◆ Records for the exercise ◆
※ ※ ※

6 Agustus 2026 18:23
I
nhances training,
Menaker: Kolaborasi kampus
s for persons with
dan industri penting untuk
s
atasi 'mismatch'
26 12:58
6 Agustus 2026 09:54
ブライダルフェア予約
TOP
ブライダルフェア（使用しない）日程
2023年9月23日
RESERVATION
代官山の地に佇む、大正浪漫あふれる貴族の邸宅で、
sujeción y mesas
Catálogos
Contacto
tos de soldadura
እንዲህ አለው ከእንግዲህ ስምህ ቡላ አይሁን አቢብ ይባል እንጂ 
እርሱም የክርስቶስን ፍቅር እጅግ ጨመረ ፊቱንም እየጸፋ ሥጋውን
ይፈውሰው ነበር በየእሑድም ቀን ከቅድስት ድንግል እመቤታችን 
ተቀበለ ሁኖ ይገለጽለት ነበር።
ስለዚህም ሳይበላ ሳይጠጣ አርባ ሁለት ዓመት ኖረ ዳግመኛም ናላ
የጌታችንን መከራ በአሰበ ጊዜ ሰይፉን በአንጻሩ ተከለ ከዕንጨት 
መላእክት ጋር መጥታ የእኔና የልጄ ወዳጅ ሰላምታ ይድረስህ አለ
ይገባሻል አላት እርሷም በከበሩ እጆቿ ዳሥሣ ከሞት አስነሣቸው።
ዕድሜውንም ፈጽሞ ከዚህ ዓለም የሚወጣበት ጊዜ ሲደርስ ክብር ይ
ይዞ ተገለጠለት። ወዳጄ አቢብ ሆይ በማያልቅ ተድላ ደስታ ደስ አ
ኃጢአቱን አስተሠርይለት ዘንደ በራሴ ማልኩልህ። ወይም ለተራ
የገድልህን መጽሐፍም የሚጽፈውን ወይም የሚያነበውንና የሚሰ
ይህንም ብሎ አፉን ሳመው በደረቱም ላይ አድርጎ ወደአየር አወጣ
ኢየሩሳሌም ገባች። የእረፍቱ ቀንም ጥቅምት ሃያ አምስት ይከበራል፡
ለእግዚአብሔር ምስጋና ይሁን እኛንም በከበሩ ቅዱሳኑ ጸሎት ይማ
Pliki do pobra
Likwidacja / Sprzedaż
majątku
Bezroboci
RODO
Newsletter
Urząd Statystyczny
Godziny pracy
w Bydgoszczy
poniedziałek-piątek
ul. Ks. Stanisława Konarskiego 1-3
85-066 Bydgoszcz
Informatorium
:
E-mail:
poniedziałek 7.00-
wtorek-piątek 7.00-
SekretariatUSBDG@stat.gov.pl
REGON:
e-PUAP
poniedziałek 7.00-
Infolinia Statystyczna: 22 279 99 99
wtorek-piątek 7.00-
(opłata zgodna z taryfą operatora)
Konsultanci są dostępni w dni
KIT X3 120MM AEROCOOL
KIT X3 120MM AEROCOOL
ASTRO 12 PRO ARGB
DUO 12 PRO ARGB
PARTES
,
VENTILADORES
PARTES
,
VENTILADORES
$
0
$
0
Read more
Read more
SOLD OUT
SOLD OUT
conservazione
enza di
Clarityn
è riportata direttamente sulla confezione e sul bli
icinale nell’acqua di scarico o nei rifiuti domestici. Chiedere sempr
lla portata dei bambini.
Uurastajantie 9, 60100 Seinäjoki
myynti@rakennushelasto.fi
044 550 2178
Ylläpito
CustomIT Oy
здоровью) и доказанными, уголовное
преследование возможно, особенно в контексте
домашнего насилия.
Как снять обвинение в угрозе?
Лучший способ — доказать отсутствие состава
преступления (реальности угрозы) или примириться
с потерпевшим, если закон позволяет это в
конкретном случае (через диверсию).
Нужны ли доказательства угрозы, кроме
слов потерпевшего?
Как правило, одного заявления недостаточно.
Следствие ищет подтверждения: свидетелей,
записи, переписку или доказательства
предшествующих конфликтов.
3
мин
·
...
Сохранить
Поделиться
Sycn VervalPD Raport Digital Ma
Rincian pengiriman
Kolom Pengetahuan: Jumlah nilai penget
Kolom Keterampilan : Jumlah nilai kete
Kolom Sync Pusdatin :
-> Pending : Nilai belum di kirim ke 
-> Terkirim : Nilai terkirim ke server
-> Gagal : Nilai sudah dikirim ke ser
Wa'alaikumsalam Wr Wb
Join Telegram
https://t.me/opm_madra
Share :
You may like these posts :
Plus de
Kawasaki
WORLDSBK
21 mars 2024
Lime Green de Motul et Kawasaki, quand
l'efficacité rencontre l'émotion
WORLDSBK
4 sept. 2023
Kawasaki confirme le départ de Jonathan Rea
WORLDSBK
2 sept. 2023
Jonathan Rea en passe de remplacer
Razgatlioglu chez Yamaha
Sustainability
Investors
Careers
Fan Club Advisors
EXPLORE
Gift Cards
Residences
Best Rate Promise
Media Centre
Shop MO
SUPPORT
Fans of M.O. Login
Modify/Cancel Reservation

※ ※ ※

◆ Task statement ◆
The lines from the one containing "4 sept. 2023" through the last line of the material above are to be copied exactly, both ends included.

◆ Reply ◆
4 sept. 2023
Kawasaki confirme le départ de Jonathan Rea
WORLDSBK
2 sept. 2023
Jonathan Rea en passe de remplacer
Razgatlioglu chez Yamaha
Sustainability
Investors
Careers
Fan Club Advisors
EXPLORE
Gift Cards
Residences
Best Rate Promise
Media Centre
Shop MO
SUPPORT
Fans of M.O. Login
Modify/Cancel Reservation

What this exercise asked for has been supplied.